Middle East Features
Sexist song outrages Lebanese women (Feature)
By Weedah Hamzah May 8, 2010, 3:06 GMT
Beirut - When Lebanese singer Mohammed Iskandar sang his song 'Jumhoriyet Albi,' (The Republic of my Heart) he may not have realized the offence his lyrics would cause among his female listeners.
But the song, written by his son Fares and a hit since it was released last month in Arabic music charts, has unleashed a storm of protest from women who think it undermines women's rights and intelligence.
'My heart beats for you,' sings Iskander, 'But we have no girls here that work with their degrees, our girls are pampered and everything she wants is at her service.'
'Take the idea of working with your brains,' he continues, 'Why cause yourself problems? Assuming I agree that you work, what would we do about your beauty?'
Iskandar, in his mid-30s, is a renowned Lebanese Dabke singer. Dabke is the national folkoric dance of Lebanon and Syria, variations of which can be seen across the Middle East.
'The boss might fall in love and his feelings be aroused, and naturally I would go to the office and destroy it right in front of him,' Iskandar sings lustily.
'I respect women's rights, but I wish you'd consider my feelings. What is this job that would separate us? Damn the money, I'll burn it.'
Lara Dou, a 20-year-old Lebanese student, was outraged by Iskander's lyrics. 'For God's sake, someone should tell him we don't live in the Stone Age. Women can protect themselves, be independent and reach the top,' she said.
'All women in the Arab world should sue this singer because in a way he is saying women should be confined to their homes and not work because their beauty might attract other men,' Randa Attaya, a 47- year-old Lebanese painter, told the German News Agency, dpa.
But despite Lebanese women's dismay, the song has been a hit.
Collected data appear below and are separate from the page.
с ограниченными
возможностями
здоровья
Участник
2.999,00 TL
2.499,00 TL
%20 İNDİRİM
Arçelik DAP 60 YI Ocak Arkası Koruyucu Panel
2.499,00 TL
A CD seller in Beirut's Hamra street, who would not give his name, told dpa that the song was 'a best seller these days among taxi drivers and men.'
'Some women have come and bought it just out of curiosity,' he added.
Effat Zeidan, a member of the Progressive Women's Union in Lebanon, said the song reflected 'how some men still think in the Middle East.'
'Of course there are men who don't think women should be confined to their homes, but the percentage isn't very high in this region,' Zeidan said. 'Arab women should unite and fight such ideas.'
She stressed that Lebanese women, like other women across the Middle East, were still battling a male-dominated culture.
A women's rights group in Syria, Mrsaad Nisaa Syria (Syrian Women's Monitor) also condemned the song, deeming it 'an open call to abolish education for women and a flagrant invitation for violence against women.'
The group has called on Syrian radio stations to ban the song.
Although Lebanon is considered a liberal country in the region, and its constitution guarantees equality to all citizens, the country's laws are multifaceted and tend to discriminate against women in practice.
General patriarchal attitudes in Lebanese society make it difficult for women to obtain upper-level positions in the public and private sectors.
The Lebanese government has also made little, if any, effort to assist rural women who suffer disproportionately from poverty and have little awareness of their rights due to a high rate of illiteracy.